Bu akşam Fenerbahçe'nin rakibi ligin 17incisi Kocaelispordu ve ister inanın ister inanmayın Fenerbahçe bu takımın karşısına sadece 2 hücumcu ile çıktı.Bunlardan biri Semih Şentürk ve diğeri de hücuma yönelik orta saha Alex.Ligin başlarında yapılmış bir Arsenal maçını hatırlarsak , sayın hocamız o maça iki forvet ve bir de arkalarında Alex ile sahaya çıkmıştı.Şimdi ise lig sonuncusuna defansif futbol ziyafeti sunmak istedi sanırım hocamız.

4 sene öncesine kadar Fenerbahçe Kadıköy'de oynadığı lig maçlarına iki forvet çıkardı ve karşı takımı çözemezse bir tane daha hücuma yönelik oyuncu ile devam ederdi oyuna.Bu bahsettiğim takımın bir diğer gol silahı da zaten sol kanatta banko oynayan Tuncay Şanlı'ydı. Stadı dolduran 50 000 kişi de takımından memnun evlerine dönerlerdi.

Bugün ise Aragones 2 hücumcunun yanına daha 20li yaşlarının başında futboldan emekliliğini isteyen ve 3 haftadır kadro dışı kalmış bir oyuncu ile başladı maça.Üstelik takıma yeni transfer olmuş ve git gide formu artan ve daha da önemlisi takımın en aç oyuncusu Gökhan'ı yine yedekte bıraktı bu oyuncu için.
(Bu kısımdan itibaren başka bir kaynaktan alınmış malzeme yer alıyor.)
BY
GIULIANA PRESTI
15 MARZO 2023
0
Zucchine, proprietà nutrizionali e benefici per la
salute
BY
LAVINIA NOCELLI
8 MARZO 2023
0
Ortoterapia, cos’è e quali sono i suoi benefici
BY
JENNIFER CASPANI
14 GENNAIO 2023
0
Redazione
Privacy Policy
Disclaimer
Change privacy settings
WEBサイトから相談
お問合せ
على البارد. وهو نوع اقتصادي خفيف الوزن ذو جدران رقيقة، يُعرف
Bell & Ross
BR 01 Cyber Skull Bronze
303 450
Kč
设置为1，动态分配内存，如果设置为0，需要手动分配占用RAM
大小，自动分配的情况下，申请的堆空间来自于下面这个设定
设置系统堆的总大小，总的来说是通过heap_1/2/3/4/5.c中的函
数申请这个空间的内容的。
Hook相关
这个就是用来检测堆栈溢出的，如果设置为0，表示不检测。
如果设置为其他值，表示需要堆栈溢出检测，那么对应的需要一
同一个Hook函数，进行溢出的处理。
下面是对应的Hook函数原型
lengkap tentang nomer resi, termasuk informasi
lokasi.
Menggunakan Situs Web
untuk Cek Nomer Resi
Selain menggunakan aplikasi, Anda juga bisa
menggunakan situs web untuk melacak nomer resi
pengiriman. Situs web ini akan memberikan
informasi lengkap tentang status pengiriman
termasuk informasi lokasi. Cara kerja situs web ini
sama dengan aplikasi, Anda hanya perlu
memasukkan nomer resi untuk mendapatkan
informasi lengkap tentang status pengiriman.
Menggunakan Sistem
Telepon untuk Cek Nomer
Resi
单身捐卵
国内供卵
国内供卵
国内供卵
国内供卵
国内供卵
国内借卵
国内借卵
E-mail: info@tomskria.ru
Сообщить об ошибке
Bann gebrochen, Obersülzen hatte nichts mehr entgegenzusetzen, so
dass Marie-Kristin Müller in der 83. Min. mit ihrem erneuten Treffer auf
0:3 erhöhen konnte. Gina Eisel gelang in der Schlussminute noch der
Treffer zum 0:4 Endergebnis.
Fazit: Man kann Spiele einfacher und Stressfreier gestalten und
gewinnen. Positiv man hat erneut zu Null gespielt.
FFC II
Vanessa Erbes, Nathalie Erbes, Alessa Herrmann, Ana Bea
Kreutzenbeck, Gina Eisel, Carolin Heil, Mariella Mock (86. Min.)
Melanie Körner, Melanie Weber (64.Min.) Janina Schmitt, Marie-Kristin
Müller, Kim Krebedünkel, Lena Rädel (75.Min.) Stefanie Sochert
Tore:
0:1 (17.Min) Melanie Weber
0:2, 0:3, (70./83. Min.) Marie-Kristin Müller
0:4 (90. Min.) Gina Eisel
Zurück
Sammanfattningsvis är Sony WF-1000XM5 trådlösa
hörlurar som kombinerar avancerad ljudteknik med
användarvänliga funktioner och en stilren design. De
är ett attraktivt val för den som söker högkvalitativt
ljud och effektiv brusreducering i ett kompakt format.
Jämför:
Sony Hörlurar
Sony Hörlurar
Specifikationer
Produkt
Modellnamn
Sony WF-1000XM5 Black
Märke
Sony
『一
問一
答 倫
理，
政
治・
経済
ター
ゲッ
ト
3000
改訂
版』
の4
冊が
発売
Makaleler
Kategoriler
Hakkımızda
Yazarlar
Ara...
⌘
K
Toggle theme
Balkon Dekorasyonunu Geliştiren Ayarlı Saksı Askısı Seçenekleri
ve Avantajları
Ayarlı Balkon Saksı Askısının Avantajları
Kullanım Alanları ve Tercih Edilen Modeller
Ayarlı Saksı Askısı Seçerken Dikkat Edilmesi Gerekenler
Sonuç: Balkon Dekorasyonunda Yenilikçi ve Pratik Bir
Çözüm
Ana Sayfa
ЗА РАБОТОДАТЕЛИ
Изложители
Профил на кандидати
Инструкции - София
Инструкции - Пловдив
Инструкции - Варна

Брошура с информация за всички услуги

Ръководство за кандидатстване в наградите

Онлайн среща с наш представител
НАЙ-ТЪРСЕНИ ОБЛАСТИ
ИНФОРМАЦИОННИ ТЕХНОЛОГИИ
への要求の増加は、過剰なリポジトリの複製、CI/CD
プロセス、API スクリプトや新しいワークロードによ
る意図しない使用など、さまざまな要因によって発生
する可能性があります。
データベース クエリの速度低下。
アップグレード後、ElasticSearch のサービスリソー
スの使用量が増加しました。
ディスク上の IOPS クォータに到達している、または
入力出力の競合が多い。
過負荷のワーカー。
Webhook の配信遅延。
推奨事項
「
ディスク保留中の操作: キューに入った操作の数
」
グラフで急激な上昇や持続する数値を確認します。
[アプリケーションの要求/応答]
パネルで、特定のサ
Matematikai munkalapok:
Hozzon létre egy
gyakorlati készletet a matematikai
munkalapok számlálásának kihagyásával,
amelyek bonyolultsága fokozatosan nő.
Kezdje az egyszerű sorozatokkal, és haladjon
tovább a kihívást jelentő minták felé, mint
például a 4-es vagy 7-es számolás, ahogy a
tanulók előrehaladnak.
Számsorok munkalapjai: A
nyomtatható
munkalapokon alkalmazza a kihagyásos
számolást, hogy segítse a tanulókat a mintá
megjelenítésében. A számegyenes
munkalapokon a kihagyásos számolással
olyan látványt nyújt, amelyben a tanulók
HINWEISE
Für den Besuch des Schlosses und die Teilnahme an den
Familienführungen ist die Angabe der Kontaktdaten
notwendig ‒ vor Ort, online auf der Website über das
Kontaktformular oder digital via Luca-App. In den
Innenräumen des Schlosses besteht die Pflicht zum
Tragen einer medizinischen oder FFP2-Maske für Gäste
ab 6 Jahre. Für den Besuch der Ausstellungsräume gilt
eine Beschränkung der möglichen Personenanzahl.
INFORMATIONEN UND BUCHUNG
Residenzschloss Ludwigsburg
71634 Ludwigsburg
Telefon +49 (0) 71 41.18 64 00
Tüm bunların üstüne bir de Aragones'ten sonra takımdaki en yaşlı eleman da oyuna girince tam bir eziyet oldu sahadaki emekliler lokali şenliği.

Özetle ben Daum'u özledim.Şampiyonluk ümidini özledim.Hücum futbolunu özledim.

Bugün maç sonunda Deniz Barış'ı alkışlamak istemiyorum mücadelesinden dolayı.Mücadele etmeyen bir futbolcu düşünmemeliyim ben zaten.Ben artık maç boyunca şut çeken ve başaramasa da beni tatmin edecek oyuncular görmek istiyorum.Deneyen ve taktik değiştirebilen bir hoca istiyorum.Ligin en son gol kralını yedeklikten sezon ortasında kurtaran ve takımın tek yedek forvetini yedek kulübesinde soğuktan donduran bir anlayış 2009'da yaşamamalıdır.Düz mantık düşünmek isteyen bir futbolsever olarak futbolun gol atmaya dayalı bir oyun olarak kalmasını(en azından lokal maçlarda) ve gol atmayı öğrenip takıma öyle gelen oyuncuları Kadıköy'de görmek istiyorum.


Yani kısaca diyeceğim şudur ki Fenerbahçe'de bazı şeylerin artık korner olması lazım!

Marquinhos

12 Mart 2009 Perşembe

Korner Olması Lazım

Başlıktan da anlaşıldığı üzere ,blogumuz ünlü futbol adamı ve spiker İlker Yasin'in internet ortamında çok ünlü olmuş gafı ışığında açıldı.Vatana millete hayırlı olsun.

Zaten bizce de, artık bu dünyada ve Türkiye'de futbol adına bazı şeylerin ,korner olması lazım!!